**Problem requirements**
How many separate lines of the data contain "Thành"? Give the count and nothing else.

**Record excerpts**

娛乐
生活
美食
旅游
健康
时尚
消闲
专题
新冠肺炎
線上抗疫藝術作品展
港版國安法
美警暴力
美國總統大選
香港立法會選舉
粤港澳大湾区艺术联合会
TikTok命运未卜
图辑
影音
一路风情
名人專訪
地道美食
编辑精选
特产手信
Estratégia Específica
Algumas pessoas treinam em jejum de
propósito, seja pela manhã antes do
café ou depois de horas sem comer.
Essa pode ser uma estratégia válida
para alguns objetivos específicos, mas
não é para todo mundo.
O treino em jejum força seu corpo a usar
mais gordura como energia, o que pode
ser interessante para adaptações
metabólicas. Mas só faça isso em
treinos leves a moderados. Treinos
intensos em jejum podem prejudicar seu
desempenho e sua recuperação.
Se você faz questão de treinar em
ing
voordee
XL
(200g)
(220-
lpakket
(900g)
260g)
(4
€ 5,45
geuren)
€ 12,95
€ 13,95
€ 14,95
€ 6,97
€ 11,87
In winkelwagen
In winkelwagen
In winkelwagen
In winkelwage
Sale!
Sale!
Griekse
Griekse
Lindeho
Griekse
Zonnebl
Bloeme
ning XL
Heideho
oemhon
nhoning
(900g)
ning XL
==
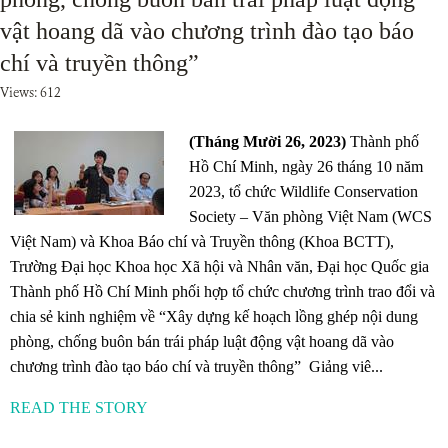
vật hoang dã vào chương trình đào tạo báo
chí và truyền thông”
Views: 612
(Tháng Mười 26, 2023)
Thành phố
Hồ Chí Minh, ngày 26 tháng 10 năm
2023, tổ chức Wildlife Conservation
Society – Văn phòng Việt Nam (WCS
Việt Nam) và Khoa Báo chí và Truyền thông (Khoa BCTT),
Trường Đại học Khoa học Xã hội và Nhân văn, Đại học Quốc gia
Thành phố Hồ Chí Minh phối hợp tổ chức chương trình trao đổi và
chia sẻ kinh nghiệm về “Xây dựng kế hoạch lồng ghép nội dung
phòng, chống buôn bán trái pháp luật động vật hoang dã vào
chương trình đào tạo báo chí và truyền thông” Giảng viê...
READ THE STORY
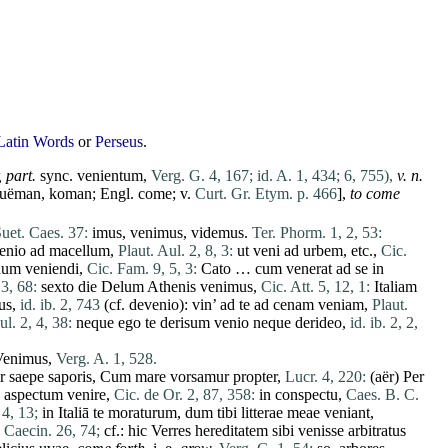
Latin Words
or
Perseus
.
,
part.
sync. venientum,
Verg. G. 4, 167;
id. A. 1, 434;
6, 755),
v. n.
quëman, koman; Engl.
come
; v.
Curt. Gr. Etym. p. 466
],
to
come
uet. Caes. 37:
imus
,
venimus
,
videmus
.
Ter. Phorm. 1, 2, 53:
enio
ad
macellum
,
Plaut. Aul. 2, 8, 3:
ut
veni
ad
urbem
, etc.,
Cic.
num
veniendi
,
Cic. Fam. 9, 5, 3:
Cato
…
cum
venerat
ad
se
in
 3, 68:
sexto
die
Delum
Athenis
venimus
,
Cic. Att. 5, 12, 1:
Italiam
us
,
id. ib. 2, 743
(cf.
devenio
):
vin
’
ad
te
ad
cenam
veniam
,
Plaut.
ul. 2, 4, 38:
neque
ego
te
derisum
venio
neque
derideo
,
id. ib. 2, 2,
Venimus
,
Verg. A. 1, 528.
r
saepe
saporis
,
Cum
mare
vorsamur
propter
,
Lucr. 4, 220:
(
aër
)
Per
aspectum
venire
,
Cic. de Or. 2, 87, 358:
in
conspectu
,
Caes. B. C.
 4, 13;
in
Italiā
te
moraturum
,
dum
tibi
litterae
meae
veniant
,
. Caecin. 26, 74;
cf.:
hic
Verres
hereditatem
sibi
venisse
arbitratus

**Answer section**
2